Task to carry out:
Repeat the lines from the line with "Sändningstid" to the line with "- C.F.: 91003970372" in the listing below, keeping both end lines and adding nothing.
------------------------------------------------------------
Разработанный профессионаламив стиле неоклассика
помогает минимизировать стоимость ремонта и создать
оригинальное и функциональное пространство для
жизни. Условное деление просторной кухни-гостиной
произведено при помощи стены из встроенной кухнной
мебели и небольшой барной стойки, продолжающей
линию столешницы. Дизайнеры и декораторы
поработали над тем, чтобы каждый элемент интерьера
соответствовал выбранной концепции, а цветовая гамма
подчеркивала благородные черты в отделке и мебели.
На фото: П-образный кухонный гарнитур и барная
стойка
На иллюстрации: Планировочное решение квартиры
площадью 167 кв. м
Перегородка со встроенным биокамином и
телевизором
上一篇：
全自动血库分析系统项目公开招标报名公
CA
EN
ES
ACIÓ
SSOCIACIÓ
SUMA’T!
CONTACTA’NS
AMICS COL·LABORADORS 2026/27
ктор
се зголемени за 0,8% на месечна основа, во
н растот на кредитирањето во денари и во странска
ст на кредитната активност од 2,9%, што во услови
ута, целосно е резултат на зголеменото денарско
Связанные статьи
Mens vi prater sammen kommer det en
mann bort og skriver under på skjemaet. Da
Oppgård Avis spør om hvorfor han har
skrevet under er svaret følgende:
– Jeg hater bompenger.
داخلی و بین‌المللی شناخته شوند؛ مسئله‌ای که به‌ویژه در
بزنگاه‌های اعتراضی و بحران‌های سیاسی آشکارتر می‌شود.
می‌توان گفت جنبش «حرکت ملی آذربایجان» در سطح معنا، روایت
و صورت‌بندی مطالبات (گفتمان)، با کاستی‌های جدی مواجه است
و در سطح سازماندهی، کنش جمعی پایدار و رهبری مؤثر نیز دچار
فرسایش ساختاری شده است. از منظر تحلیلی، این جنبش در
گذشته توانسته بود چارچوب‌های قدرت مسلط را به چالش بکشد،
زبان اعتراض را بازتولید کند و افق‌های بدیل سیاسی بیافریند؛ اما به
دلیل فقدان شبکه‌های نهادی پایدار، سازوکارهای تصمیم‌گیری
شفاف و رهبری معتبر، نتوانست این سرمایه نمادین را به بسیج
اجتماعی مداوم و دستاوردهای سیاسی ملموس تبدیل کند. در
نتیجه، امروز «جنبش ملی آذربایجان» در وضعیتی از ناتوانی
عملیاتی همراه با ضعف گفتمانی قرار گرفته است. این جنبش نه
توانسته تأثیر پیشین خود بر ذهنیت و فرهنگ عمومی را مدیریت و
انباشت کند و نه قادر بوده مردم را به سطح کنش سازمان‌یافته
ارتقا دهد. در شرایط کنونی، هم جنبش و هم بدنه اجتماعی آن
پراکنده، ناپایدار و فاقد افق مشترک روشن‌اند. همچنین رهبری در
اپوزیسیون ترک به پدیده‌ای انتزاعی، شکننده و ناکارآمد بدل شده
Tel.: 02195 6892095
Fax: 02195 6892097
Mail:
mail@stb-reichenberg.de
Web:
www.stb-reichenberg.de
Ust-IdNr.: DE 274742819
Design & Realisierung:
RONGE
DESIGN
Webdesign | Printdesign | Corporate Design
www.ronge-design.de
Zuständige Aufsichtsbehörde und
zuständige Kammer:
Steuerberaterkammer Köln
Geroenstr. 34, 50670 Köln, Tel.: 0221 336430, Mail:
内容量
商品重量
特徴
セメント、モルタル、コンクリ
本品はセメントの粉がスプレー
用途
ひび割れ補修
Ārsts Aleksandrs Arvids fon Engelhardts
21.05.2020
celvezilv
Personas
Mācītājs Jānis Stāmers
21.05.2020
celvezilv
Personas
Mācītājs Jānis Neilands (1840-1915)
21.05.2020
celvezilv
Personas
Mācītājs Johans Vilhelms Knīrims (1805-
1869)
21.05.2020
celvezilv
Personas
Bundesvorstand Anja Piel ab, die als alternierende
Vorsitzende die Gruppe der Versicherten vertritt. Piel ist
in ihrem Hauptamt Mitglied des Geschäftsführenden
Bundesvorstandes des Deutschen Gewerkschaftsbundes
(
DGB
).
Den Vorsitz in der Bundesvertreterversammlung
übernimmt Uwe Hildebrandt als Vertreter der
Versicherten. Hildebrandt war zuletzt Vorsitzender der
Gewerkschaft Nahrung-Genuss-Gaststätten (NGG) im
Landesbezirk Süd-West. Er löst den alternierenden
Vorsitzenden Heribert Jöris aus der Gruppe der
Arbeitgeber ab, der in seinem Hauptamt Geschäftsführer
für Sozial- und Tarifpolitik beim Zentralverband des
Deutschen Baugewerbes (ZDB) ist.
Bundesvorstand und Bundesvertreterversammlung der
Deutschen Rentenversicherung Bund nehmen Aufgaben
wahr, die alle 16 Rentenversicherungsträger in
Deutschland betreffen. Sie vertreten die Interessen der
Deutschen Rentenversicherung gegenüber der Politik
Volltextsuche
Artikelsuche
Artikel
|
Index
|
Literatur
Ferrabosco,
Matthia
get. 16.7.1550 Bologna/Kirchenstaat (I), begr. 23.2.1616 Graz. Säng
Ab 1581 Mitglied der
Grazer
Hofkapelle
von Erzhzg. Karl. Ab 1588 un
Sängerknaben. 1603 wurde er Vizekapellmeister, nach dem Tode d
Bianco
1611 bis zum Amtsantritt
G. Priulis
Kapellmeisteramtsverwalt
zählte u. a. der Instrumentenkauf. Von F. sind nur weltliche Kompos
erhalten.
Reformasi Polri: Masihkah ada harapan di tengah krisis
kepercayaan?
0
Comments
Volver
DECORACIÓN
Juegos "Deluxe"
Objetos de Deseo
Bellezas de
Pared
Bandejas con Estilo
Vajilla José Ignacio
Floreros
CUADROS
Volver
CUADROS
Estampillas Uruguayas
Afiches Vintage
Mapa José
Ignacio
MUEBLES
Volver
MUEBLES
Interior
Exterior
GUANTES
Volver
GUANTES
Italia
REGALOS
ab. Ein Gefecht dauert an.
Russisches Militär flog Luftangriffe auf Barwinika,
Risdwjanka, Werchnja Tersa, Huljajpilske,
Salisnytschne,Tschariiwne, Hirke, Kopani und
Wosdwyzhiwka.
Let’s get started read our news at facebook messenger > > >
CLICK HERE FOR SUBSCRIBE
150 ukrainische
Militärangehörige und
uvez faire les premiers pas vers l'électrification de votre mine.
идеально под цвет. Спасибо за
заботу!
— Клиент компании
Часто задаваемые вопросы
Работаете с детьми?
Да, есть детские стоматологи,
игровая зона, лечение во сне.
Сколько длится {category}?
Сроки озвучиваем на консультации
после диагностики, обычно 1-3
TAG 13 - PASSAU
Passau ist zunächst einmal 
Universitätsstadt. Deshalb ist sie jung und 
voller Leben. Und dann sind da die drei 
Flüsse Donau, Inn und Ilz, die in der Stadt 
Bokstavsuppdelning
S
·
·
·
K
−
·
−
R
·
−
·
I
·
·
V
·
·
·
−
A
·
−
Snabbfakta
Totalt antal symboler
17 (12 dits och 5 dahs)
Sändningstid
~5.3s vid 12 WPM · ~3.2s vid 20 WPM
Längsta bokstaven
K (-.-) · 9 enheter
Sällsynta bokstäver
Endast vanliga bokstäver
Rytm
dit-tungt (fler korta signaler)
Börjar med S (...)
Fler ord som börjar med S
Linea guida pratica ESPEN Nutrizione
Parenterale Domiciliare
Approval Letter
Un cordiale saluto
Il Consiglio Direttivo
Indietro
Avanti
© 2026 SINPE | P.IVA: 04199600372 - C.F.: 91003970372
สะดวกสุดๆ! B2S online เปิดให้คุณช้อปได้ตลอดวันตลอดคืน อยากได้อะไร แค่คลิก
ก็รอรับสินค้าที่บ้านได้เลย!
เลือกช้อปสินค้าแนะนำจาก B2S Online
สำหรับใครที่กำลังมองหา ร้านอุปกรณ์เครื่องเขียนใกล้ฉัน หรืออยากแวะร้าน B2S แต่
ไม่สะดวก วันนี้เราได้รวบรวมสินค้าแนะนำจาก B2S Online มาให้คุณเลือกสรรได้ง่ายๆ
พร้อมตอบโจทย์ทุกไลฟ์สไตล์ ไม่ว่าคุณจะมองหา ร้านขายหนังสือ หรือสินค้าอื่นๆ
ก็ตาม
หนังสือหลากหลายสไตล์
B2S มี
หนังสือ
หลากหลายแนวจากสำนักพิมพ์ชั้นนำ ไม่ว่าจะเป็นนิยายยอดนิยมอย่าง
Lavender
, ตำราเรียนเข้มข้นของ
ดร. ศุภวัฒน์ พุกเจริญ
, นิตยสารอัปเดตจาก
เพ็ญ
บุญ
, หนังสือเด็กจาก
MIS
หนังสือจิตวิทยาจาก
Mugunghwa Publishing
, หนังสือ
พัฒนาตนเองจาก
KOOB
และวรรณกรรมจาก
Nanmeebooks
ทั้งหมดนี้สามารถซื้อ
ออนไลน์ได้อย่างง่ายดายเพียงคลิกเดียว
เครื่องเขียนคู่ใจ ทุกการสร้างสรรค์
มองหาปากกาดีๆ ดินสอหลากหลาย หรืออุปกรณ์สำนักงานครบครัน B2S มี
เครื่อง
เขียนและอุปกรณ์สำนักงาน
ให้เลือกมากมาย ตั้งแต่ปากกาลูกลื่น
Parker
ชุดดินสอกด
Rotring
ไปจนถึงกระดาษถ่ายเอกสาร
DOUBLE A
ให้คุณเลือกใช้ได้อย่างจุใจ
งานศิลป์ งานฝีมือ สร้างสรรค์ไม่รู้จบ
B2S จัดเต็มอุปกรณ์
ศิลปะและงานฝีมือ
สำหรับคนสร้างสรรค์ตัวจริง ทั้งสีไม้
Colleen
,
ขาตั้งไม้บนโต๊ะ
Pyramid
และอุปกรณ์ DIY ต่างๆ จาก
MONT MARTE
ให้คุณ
------------------------------------------------------------
Output for this exercise:
Sändningstid
~5.3s vid 12 WPM · ~3.2s vid 20 WPM
Längsta bokstaven
K (-.-) · 9 enheter
Sällsynta bokstäver
Endast vanliga bokstäver
Rytm
dit-tungt (fler korta signaler)
Börjar med S (...)
Fler ord som börjar med S
Linea guida pratica ESPEN Nutrizione
Parenterale Domiciliare
Approval Letter
Un cordiale saluto
Il Consiglio Direttivo
Indietro
Avanti
© 2026 SINPE | P.IVA: 04199600372 - C.F.: 91003970372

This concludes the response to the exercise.